Uber will pay nearly $900,000 to Utah as part of a settlement agreement stemming from delays in reporting a data breach.
It’s part of a $148 million settlement involving all 50 states and the District of Columbia, the Utah attorney general’s office said in a Wednesday news release.
The ride-sharing service learned in November 2016 that hackers had gained access to drivers’ license information and other personal information about its users. The data breach involved 600,000 drivers nationwide, according to the attorney general’s office, including 2,500 from Utah.
Uber tracked down the hackers and “obtained assurances” that the information had been deleted — but the company failed to tell its customers about the breach, as required by state law, until a year later.

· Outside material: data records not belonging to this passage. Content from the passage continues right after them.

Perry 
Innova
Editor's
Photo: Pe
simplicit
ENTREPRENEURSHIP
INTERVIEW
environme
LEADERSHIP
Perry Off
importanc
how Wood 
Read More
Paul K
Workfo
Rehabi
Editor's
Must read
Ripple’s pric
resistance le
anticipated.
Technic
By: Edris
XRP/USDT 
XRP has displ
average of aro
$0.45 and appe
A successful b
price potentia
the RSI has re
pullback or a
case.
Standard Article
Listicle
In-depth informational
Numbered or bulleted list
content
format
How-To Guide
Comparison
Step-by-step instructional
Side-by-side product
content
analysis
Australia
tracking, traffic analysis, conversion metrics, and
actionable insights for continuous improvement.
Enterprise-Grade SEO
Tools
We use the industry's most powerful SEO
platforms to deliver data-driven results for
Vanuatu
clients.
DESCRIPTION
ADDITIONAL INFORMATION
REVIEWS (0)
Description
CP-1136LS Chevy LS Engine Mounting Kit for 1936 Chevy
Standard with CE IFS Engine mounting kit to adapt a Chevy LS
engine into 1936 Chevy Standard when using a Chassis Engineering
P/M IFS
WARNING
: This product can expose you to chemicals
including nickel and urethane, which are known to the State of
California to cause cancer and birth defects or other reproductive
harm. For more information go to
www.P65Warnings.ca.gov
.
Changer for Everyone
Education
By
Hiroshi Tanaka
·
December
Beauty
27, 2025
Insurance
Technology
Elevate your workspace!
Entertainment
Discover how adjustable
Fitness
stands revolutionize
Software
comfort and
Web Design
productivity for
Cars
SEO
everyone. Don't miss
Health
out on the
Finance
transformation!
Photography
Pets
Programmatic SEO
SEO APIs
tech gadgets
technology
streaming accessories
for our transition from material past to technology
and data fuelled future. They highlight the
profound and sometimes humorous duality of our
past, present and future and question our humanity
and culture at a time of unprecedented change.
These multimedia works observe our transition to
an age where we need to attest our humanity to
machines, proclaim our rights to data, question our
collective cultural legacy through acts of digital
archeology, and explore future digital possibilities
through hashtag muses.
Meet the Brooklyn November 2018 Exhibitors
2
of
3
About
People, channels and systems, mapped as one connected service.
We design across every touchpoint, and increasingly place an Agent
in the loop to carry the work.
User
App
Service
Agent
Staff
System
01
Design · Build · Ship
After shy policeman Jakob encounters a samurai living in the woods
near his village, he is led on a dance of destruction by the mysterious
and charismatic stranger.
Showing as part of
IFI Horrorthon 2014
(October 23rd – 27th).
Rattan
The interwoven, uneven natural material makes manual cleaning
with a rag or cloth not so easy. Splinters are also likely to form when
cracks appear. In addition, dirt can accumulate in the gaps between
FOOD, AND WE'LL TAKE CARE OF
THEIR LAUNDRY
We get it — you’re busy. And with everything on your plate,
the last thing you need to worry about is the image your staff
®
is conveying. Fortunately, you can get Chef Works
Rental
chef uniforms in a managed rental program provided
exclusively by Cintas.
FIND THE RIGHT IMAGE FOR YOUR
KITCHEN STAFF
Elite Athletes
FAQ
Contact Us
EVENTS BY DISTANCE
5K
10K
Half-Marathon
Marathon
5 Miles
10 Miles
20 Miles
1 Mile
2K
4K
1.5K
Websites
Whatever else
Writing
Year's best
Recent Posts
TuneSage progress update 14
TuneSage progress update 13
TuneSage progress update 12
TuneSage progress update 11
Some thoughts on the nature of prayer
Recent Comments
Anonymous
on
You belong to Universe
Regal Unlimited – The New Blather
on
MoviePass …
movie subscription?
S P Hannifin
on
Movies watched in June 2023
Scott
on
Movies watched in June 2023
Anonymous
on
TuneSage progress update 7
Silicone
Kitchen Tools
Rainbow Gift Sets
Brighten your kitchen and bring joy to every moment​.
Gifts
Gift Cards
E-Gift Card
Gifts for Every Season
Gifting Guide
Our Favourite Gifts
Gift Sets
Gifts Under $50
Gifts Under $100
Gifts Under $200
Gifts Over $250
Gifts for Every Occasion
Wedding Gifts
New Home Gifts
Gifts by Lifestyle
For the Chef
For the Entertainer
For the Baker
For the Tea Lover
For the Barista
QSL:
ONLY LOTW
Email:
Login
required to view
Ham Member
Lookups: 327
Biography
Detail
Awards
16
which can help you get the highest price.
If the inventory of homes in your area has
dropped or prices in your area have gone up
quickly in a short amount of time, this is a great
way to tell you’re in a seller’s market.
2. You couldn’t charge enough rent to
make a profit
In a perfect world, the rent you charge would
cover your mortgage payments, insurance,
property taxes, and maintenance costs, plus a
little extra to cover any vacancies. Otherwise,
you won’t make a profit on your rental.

“I’m a fan of Uber,” Attorney General Sean Reyes said in a statement, “but that doesn’t keep us from doing our job. Protecting Utahns, their data, and identities is one of the top priorities of my office. Working with the Utah Department of Commerce and colleagues from other states, we were able to achieve a fair resolution without protracted litigation.”
Francine Giani, executive director for the Utah Department of Commerce, said in a statement that she hopes Uber’s case sends a message to other businesses that they must be swift in alerting the public when their information is compromised.
The settlement also requires Uber to take precautions to protect user data, use strong password policies for its employees and to hire an outside part to assess their security efforts on a regular basis, among other requirements.